FAREED ZAKARIA, HOST: When Malaysian Airlines Flight 17 was shot down over Ukraine 15 months ago, 193 Dutch citizens perished. This week, their nation, the Netherlands, released a damning investigative report on how and why its citizens and 105 others died. The report pointed fingers in two different directions. It said that a Russian-made Bukh missile fired from territory controlled by pro-Russian separatists is what downed the airliner. But the report also put some lesser blame on Ukraine, saying the nation had sufficient reason to close its air space before the shoot down occurred. Joining me now for an exclusive interview is Ukraine's president, Petro Poroshenko. Thank you for joining me, Mr. President.
PETRO POROSHENKO, PRESIDENT OF UKRAINE: Thank you for the invitation.
ZAKARIA: Do you believe that Ukraine should have shut down its air space, given the knowledge you had, the violence that was already afoot?
POROSHENKO: Yeah, of course, Ukraine is strictly follow all the recommendations of the ICAO and at that time we closed the air space at the height, it seems to me, 9,725 meters. We don't have any information which give us the necessity to close the air spot above this echelon and we strictly followed the recommendation of the ICAO.
We cannot imagine that the Russia will transfer these highly sophisticated and very technological weapons to the hands of the terrorists and they don't have any background, any–basis for making this decision.
ZAKARIA: One of the things people are trying to figure out in the West is, is Vladimir Putin searching for a negotiated settlement in Ukraine? Is he searching for a way to deescalate the situation, to stabilize the situation because he faces a shrinking economy, sanctions, a collapse of oil prices, and now, of course, he has this intervention in Syria? Do you believe that Putin is looking for some kind of settlement?

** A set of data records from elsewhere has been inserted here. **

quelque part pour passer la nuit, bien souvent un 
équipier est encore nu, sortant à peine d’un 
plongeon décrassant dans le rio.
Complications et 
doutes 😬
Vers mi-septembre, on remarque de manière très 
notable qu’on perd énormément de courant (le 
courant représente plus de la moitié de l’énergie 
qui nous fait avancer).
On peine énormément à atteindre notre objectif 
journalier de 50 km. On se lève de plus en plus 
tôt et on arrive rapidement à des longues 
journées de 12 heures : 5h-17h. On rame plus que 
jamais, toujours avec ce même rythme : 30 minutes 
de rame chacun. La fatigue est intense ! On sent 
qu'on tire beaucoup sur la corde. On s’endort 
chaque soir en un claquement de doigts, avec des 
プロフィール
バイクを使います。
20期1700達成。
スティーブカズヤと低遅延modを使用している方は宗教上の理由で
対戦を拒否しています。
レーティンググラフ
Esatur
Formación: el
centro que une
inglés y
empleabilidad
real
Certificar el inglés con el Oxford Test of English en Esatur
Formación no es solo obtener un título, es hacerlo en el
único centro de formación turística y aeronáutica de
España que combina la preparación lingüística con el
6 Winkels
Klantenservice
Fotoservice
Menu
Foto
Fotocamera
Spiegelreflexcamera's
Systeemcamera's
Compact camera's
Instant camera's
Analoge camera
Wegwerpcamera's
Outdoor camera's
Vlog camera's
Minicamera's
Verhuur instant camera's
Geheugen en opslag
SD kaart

Do you see any signs of that?
POROSHENKO: I wish, but unfortunately, no. Unfortunately, the - until the September, we have an active committed operation and only now, we have a cease-fire. But unfortunately we don't have any continuation of the implementation of the Minsk process. The same as I told you, the first decision which Putin should make is withdraw his troops from Ukrainian territory. And I think that the absolutely irresponsible behavior of Russia in Syria, when he launched this operation, this is simply continued the logic, logic which we said even last year, at first, it was the Crimea, second, it was Donbass, third, it is Syria, fourth maybe, I don't know, Afghanistan.

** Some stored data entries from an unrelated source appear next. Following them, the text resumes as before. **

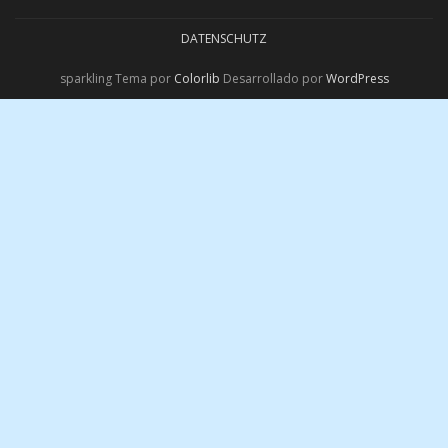
DATENSCHUTZ
sparkling Tema por
Colorlib
Desarrollado por
WordPress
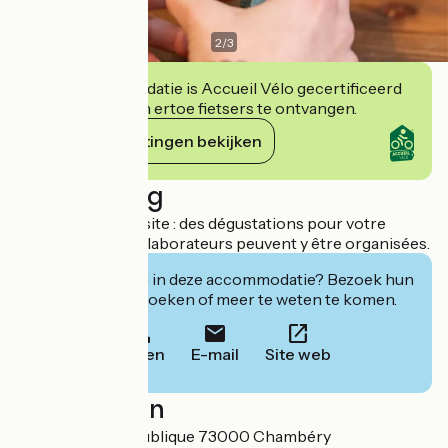
2
/
3
Deze accommodatie is Accueil Vélo gecertificeerd
en verbindt zich ertoe fietsers te ontvangen.
Haar verplichtingen bekijken
Beschrijving
Le + pour votre visite : des dégustations pour votre
groupe ou vos collaborateurs peuvent y être organisées.
Geïnteresseerd in deze accommodatie? Bezoek hun
website om te boeken of meer te weten te komen.
Bellen
E-mail
Site web
Localisation
240 rue de la République 73000 Chambéry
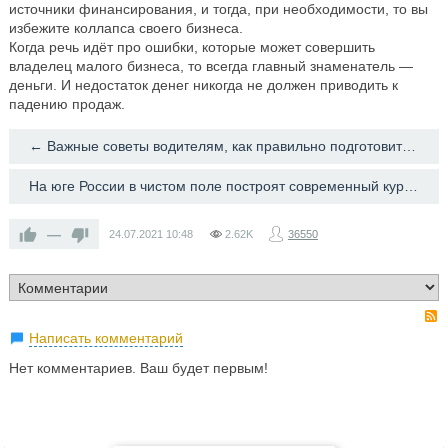
источники финансирования, и тогда, при необходимости, то вы
избежите коллапса своего бизнеса.
Когда речь идёт про ошибки, которые может совершить
владелец малого бизнеса, то всегда главный знаменатель —
деньги. И недостаток денег никогда не должен приводить к
падению продаж.
← Важные советы водителям, как правильно подготовить машину к осени
На юге России в чистом поле построят современный курорт →
—
24.07.2021
10:48
2.62K
36550
Написать комментарий
Нет комментариев. Ваш будет первым!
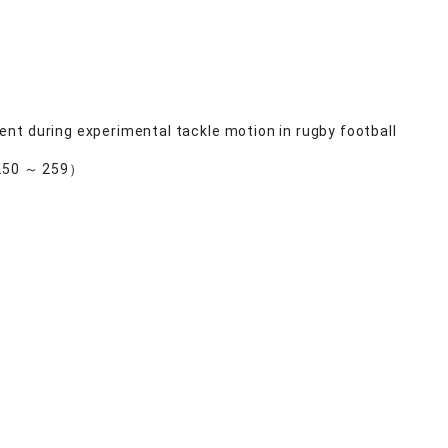
nt during experimental tackle motion in rugby football
 250 ～ 259）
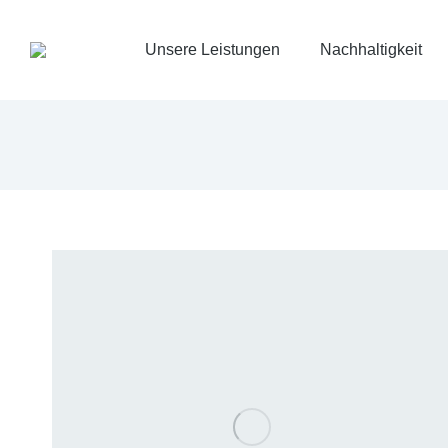
Unsere Leistungen
Nachhaltigkeit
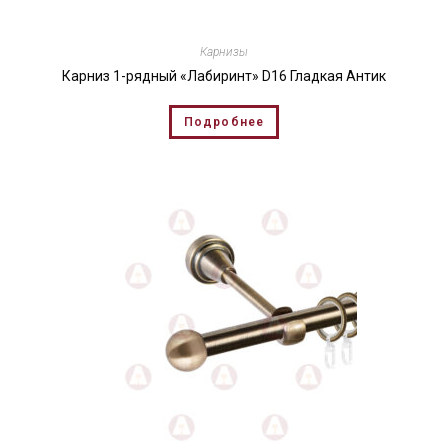
Карнизы
Карниз 1-рядный «Лабиринт» D16 Гладкая Антик
Подробнее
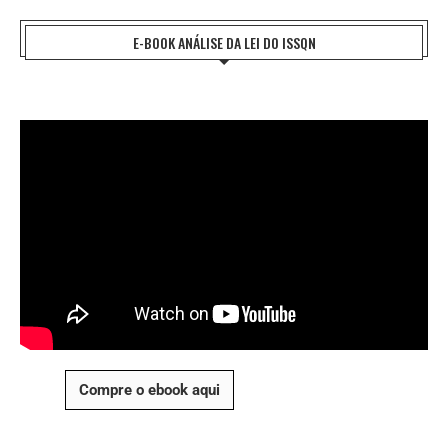
E-BOOK ANÁLISE DA LEI DO ISSQN
Compre o ebook aqui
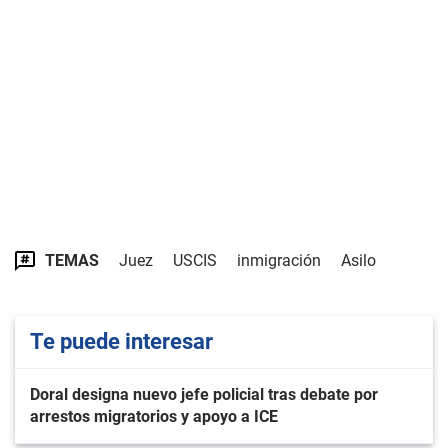
TEMAS
Juez
USCIS
inmigración
Asilo
Te puede interesar
Doral designa nuevo jefe policial tras debate por
arrestos migratorios y apoyo a ICE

And nobody knows where the Russian green soldiers can appear in the very next moment.
ZAKARIA: Mr. President, you were seen recently in a Ukrainian plane that has been outfitted to NATO standards. And so I wonder do you want Ukraine to become a member of NATO?
POROSHENKO: This is a very important question. Of course, I want peace, security as a president for my country and for my people, especially in this situation, where we are under attack of Russia, when we are the object of aggression. And NATO today is maybe the only most effective mechanism to provide security, because after Russian aggression in my country, they completely destroyed all the post-war security systems based on the statute and charter and principles of the United Nations, because when we have a situation, one of the permanent members of the Security Council is an aggressor, that - and he's using his veto right, that means that the old mechanism which was created is not working.
And now it is my responsibility to provide and implement reform in my country, to transform the country to the NATO. And then we will have this discussion. I think I need for that at least five, six years.
ZAKARIA: Mr. President, a pleasure to have you on.
POROSHENKO: Thank you very much indeed.